Adequate Vitamin B12 is Needed for Several Proper Functions in the Body
Adequate Vitamin B12 is needed for several proper functions in the human body such as:
- The formation of red blood cells in bone marrow. People who are deficient can develop pernicious and megaloblastic anemia.
- Normal functioning of the nervous system
- DNA synthesis
- Metabolism of fatty acids and amino acids
- Good mental health
- Preventing cognitive decline
Diabetes in the United States
According to the Centers for Disease Control and Prevention (CDC):
- More than 30 million people in the United States have diabetes and 1 in 4 of them do not know they have it.
- More than 84 million US adults (a third) have prediabetes, and 90% of them do not know they have prediabetes.
- Diabetes is the 7th leading cause of death in the United States (and may be under reported).
- Type 2 diabetes accounts for about 90% to 95% of all diagnosed cases of diabetes; Type 1 diabetes accounts for about 5%.
- In the last 20 years, the number of adults diagnosed with diabetes has more than doubled as the American population has aged and become more overweight or obese.
Risks for Developing Prediabetes or Type 2 Diabetes
The risks for developing prediabetes or type 2 diabetes are:
- Being overweight or obese
- Age 45 or older
- A family history especially a parent, brother or sister with type 2 diabetes
- Not enough physical activity and exercise
- A woman who had gestational diabetes (diabetes while pregnant) or gave birth to a baby that weighed more than 9 pounds
- African Americans, Hispanic/Latino Americans, American Indians/Alaska Natives, Pacific Islanders, and some Asian Americans are at higher risk for prediabetes and type 2 diabetes.
Complications from Diabetes
- People with diabetes are twice as likely to have heart disease or a stroke as people without diabetes and at an earlier age.

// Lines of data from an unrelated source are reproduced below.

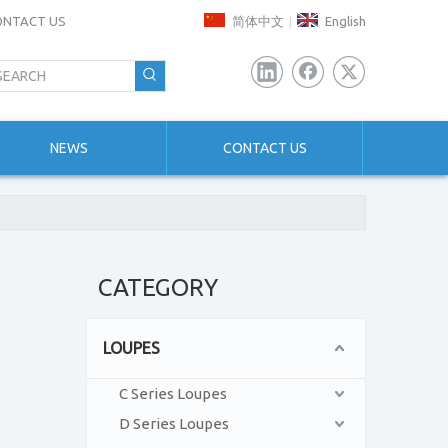
ONTACT US
简体中文
English
|
NEWS
CONTACT US
CATEGORY
LOUPES
C Series Loupes
D Series Loupes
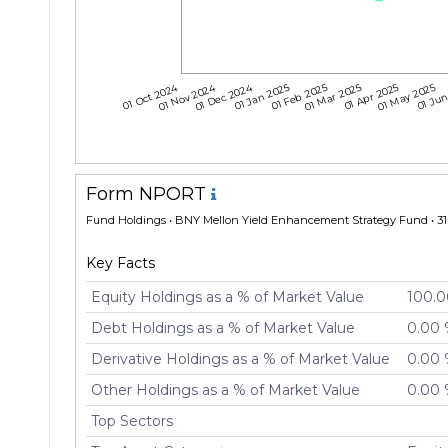
01 Oct 2024
01 Nov 2024
01 Dec 2024
01 Jan 2025
01 Feb 2025
01 Mar 2025
01 Apr 2025
01 May 2025
01 Jun
Form NPORT
Fund Holdings
• BNY Mellon Yield Enhancement Strategy Fund • 31 
Key Facts
Equity Holdings as a % of Market Value
100.
Debt Holdings as a % of Market Value
0.00
Derivative Holdings as a % of Market Value
0.00
Other Holdings as a % of Market Value
0.00
Top Sectors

- Diabetes is the leading cause of chronic kidney disease in the United States
- Diabetes is the leading cause for adult-onset blindness.
- As was mentioned above, diabetes is the leading cause for lower-limb amputations,
- Smokers are 30-40% more likely to develop type 2 diabetes than nonsmokers.
- People with diabetes who smoke are more likely to develop serious related health problems, including heart and kidney disease.
Cost of Diabetes
Medical costs, lost work and wages for people with diagnosed diabetes total $327 billion yearly.
Medical costs for people with diabetes are twice as high as for people who do not have diabetes.
Diabetes Monitoring, Diabetes Care and Complex Wound Care at the Park Crescent Healthcare and Rehabilitation Center in East Orange, New Jersey
The Park Crescent Healthcare and Rehabilitation Center in East Orange, New Jersey offers expert diabetes monitoring and care. They also are the main center in their area for people in need of state-of-the-art complex wound care. This includes chronic wounds and diabetic foot ulcers. See our blog post from February 1, 2019 about complex wound care at Park Crescent and about their amazing success even with chronic ulcers where the bones and tendons are exposed. Park Crescent specializes in hyperbaric oxygen therapy (HBOT) and this unique method of treatment results in very good outcomes of healing complex wounds.
Since Vitamin B12 is so important for everyone, especially for diabetics, it is important to do the simple blood test to make sure you have sufficient amounts. If you are found deficient, you will need to supplement Vitamin B12, as this can help to prevent or treat several kinds of disease conditions, including diabetic peripheral neuropathy. This can help to prevent amputations.